En waarschijnlijk krijgt N-VA beide. Wat is confederalisme anders dan de uiteindelijke verzoening tussen het Frans Van Cauwelaert-standpunt en het unionistisch federalisme van Martens? En kan het anders gaan? Is er soms een Stomme van Portici voorhanden? Of een te bestormen Bastille?

En dan komt die afgedraaide plaat: heeft N-VA zich dan niet tot een belgicistische partij ontwikkeld? Zo vroeg ik mezelf vorige week woensdag af in het tien-minuten-stukje voor de krant, dat dan ten slotte niet verscheen in de krant van donderdag, omdat ze daar één vaste totaalflamingante opinie nodig hadden.   

N-VA’s belgicistische bochten

Wel, schreef ik dan, men maakt zich daar begoochelingen in.

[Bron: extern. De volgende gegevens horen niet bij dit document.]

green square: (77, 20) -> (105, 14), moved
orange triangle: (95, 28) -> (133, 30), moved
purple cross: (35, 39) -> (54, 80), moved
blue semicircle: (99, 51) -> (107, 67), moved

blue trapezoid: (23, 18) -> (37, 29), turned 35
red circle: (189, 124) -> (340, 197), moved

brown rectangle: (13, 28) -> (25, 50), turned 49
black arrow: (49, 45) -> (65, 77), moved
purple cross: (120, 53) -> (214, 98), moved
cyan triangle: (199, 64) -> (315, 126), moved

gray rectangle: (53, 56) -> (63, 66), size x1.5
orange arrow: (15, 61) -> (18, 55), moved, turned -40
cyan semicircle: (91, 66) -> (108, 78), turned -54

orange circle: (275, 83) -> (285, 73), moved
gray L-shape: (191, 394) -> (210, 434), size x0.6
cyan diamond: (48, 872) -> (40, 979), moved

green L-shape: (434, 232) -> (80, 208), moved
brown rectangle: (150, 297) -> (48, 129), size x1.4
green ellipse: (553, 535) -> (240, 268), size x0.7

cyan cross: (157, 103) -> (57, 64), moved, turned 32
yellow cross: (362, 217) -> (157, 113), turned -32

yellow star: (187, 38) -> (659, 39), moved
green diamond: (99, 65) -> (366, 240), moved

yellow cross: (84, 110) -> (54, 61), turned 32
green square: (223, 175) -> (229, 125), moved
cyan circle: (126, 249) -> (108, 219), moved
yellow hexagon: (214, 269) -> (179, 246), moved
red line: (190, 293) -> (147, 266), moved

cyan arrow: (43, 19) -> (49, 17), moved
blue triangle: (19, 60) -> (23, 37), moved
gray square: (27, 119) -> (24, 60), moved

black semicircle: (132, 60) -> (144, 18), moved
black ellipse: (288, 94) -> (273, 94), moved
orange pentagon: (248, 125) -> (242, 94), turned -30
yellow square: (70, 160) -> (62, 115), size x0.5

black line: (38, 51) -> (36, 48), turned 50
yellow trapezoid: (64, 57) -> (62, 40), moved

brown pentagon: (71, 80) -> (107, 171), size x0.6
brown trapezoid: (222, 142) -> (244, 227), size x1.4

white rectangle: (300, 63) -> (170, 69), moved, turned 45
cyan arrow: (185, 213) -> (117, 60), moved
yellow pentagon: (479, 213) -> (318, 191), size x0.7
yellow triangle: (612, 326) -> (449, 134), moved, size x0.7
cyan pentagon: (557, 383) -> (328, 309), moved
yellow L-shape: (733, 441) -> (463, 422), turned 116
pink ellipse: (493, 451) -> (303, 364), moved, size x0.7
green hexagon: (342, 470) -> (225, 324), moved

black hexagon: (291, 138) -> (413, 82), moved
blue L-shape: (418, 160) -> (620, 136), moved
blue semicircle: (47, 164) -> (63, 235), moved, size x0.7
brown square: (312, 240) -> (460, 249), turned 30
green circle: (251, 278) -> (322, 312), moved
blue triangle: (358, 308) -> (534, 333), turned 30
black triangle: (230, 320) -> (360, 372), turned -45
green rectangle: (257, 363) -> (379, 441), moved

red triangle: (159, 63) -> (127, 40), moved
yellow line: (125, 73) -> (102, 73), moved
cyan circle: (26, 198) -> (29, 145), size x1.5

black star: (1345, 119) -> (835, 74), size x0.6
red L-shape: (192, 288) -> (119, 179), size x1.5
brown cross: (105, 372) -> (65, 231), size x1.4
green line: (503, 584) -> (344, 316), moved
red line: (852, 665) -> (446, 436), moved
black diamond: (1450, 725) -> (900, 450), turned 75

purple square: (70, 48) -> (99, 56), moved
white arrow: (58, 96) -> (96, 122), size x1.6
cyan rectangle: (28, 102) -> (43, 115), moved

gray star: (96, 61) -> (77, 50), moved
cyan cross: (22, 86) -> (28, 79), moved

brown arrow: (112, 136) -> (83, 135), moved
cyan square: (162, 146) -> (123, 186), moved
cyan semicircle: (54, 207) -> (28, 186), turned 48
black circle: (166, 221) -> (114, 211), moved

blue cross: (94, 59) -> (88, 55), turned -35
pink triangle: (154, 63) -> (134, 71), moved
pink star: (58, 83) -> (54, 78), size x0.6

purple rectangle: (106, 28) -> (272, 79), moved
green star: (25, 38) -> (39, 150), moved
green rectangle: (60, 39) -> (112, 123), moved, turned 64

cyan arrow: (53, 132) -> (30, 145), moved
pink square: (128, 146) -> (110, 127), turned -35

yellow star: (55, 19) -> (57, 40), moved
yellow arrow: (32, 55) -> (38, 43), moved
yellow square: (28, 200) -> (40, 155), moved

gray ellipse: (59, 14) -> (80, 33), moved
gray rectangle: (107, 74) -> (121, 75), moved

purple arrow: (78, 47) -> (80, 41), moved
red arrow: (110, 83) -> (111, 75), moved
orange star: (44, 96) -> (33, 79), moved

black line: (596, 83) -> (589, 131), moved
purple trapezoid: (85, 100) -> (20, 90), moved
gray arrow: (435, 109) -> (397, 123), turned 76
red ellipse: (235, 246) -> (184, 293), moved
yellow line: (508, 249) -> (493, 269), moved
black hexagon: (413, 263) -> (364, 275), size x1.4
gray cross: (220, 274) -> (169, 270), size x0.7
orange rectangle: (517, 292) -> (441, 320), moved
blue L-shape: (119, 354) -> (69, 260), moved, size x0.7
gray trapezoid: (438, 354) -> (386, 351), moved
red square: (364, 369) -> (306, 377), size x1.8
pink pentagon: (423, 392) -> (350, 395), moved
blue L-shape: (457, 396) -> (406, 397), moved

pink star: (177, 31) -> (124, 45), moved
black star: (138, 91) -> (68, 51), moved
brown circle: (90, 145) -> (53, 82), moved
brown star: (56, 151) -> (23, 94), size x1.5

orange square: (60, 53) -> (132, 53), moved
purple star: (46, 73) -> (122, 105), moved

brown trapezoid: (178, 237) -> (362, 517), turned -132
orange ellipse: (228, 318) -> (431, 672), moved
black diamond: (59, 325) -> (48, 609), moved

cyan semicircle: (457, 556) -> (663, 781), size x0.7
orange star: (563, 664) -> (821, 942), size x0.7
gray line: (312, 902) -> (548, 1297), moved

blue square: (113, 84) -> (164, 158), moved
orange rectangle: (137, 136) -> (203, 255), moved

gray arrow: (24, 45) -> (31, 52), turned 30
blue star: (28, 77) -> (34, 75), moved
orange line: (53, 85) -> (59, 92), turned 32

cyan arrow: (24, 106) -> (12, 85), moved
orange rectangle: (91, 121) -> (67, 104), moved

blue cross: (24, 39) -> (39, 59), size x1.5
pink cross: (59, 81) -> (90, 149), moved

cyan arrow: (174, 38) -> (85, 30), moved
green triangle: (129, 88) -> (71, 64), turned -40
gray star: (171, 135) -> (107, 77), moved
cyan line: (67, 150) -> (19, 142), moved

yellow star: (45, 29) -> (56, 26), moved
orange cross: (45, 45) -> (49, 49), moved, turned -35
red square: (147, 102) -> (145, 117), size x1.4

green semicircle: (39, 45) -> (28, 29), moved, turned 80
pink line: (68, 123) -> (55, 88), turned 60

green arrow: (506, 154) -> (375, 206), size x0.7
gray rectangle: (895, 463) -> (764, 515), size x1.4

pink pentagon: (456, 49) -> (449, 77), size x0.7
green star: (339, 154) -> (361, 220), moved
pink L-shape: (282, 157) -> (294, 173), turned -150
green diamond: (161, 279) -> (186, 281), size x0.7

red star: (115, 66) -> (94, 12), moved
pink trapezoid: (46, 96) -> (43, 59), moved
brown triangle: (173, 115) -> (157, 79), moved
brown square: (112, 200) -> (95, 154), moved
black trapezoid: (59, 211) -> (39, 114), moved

De meeste verhaaltjes rond de ‘bocht van Bracke’ zijn gebakken lucht, met fotootjes van koninklijke defilés en dergelijke. Nu heeft men godbetert zelfs een bocht van Bourgeois waargenomen. Zonder zo’n bocht wist men niet wat te schrijven op de dubbele pagina’s die speciaal voor de déconfiture van N-VA waren voorbehouden.

Feit is dat de N-VA zich als Belgische beleidspartij heeft gepositioneerd, op de markt heeft gezet, een diep sérieux uitstraalt, inderdaad de volkspartij is geworden, op een on-Vlaamse manier blijk geeft van machtsbewustzijn en voortdurend de coalitiepartners het nakijken geeft (cf Wouter Bekes eigenste noodtoestand nadat hij de noodtoestand van N-VA had afgeschoten). Met andere woorden: N-VA staat klaar om een van beide wegen uit te diepen, die van Frans Van Cauwelaert, of die van het confederalisme. En geen belgicist die er tevreden mee kan zijn. Vandaar de telkens hernieuwde perversiteit van de aanvallen op deze partij, niet zozeer vanuit andere partijen, maar vanuit de correcte media. Met nog andere woorden: het communautaire gaat nooit weg, is nooit weggeweest.

Tot zover mijn snelle gedachten, vorige week.

Maar toen was ik al een paar uur geen prominente stem in de Vlaamse Beweging meer.

Jean-Pierre Rondas was tot 2011 radiomaker bij Klara (VRT) met de interviewprogramma’s Wereldbeeld en Rondas. Publiceerde 'Rondas’ Wereldbeeldenboek' (2006). Als stichtend lid van de Gravensteengroep redigeerde hij 'Land op de tweesprong. Manifesten ter ontgrendeling van Vlaanderen' (2012). In 2014 verscheen 'De hulpelozen van de macht'.